Publicado em 14 de outubro de 2020 às, 15h07.

Última atualização em 15 de outubro de 2020 às, 09h48.

Um novo levantamento que realizamos aqui no Instituto Crescer acendeu vários sinais de alerta sobre como os docentes estão lidando com este novo momento da educação remota, um momento que parece não ter fim e que poderá deixar marcas positivas ou negativas, quando as escolas reabrirem, dependendo da forma como esta questão for encaminhada nos próximos meses.

Realizada durante a primeira quinzena de setembro com 528 professores de todo o país, vinculados à instituições de ensino públicas e privadas, a pesquisa Competência Docente: Designer de Experiências de Aprendizagem” buscou entender em que medida os educadores vêm desenvolvendo essa competência para planejar boas estratégias pedagógicas.

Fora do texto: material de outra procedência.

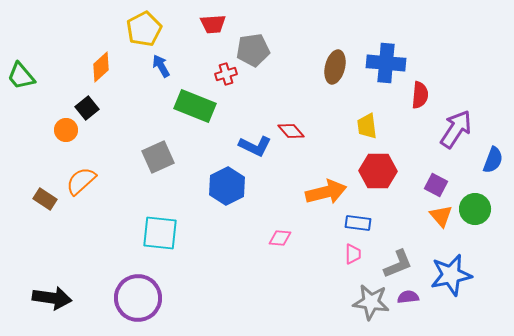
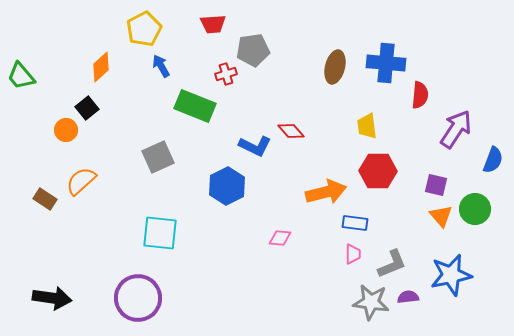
purple square: rotated 15 degrees counterclockwise
blue rectangle: moved 3 px left
gray L-shape: moved 6 px left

A principal constatação foi a dificuldade em analisar o real impacto na aprendizagem dos alunos quando estão imersos em ambientes virtuais: 46% dos educadores declararam não saber avaliar se os estudantes estão realmente aprendendo com as aulas on-line, apesar de 87% deles afirmarem utilizar recursos tecnológicos todos os dias. Este dado é consequência de uma situação nova para muitos que ainda estão vivenciando um processo de adoção tecnológica, um passo importante quando falamos de tecnologia educacional.

Esse aspecto positivo se reflete na percepção deles relacionada à familiaridade que têm sobre o uso das tecnologias digitais para fins pedagógicos. Em uma escala de 0 a 10, 64% dizem que, antes da pandemia, tinham conhecimento entre 5 e 8. Passados 6 meses, 82% avaliam ter evoluído para um grau entre 7 e 10. Essa também é considerada a maior conquista deste momento para 41%.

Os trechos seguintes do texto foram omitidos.